DESCRIPTION OF THE TASK = Return all of the entries below, word for word. Omit each picture.

(Dataset records)
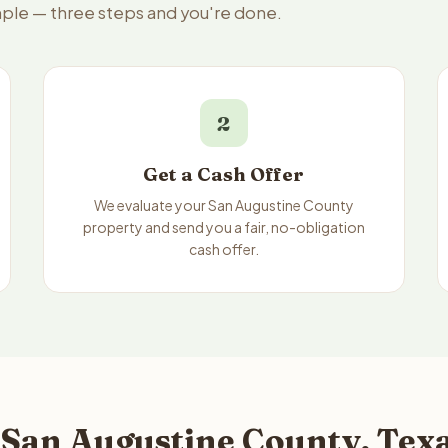
imple — three steps and you're done.
2
Get a Cash Offer
We evaluate your San Augustine County
property and send you a fair, no-obligation
cash offer.
 San Augustine County, Texa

WRITTEN ANSWER =
imple — three steps and you're done.
2
Get a Cash Offer
We evaluate your San Augustine County
property and send you a fair, no-obligation
cash offer.
 San Augustine County, Texa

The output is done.